> **Record excerpts**
::::::

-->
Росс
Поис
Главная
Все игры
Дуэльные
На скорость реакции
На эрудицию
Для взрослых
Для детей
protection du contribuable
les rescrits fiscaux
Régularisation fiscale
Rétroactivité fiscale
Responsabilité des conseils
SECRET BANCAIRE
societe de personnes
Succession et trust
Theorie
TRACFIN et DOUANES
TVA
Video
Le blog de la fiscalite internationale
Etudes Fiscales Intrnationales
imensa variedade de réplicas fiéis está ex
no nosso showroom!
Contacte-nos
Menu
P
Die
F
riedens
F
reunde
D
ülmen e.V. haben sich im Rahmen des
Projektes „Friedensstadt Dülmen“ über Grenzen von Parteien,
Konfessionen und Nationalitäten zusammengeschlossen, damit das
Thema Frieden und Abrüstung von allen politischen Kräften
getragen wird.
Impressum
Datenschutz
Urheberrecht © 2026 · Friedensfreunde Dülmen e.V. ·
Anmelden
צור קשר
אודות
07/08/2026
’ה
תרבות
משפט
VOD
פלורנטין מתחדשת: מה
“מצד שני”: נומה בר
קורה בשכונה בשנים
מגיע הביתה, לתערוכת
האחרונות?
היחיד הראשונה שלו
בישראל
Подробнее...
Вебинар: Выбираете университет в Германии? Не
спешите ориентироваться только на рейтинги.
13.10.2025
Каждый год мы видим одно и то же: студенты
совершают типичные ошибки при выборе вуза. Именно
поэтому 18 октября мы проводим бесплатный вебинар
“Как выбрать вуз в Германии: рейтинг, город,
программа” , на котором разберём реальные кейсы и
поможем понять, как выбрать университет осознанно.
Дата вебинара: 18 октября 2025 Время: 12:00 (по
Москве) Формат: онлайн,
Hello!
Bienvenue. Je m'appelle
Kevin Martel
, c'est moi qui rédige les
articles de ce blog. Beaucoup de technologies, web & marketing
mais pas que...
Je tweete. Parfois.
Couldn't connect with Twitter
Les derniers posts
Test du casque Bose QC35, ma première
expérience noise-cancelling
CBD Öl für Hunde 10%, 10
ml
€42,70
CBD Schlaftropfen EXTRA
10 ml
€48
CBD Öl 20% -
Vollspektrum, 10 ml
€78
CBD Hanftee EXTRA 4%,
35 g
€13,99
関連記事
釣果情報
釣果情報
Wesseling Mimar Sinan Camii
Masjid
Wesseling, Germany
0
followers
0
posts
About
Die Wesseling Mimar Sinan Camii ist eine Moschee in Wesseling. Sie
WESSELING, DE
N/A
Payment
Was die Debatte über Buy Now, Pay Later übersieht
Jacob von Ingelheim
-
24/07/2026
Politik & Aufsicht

::::::

> **What to produce**
Using the data above, reproduce exactly the lines between those holding "спешите ориентироваться только на рейтинги." and "Les derniers posts", inclusive, and no others.

> **Answer space**
спешите ориентироваться только на рейтинги.
13.10.2025
Каждый год мы видим одно и то же: студенты
совершают типичные ошибки при выборе вуза. Именно
поэтому 18 октября мы проводим бесплатный вебинар
“Как выбрать вуз в Германии: рейтинг, город,
программа” , на котором разберём реальные кейсы и
поможем понять, как выбрать университет осознанно.
Дата вебинара: 18 октября 2025 Время: 12:00 (по
Москве) Формат: онлайн,
Hello!
Bienvenue. Je m'appelle
Kevin Martel
, c'est moi qui rédige les
articles de ce blog. Beaucoup de technologies, web & marketing
mais pas que...
Je tweete. Parfois.
Couldn't connect with Twitter
Les derniers posts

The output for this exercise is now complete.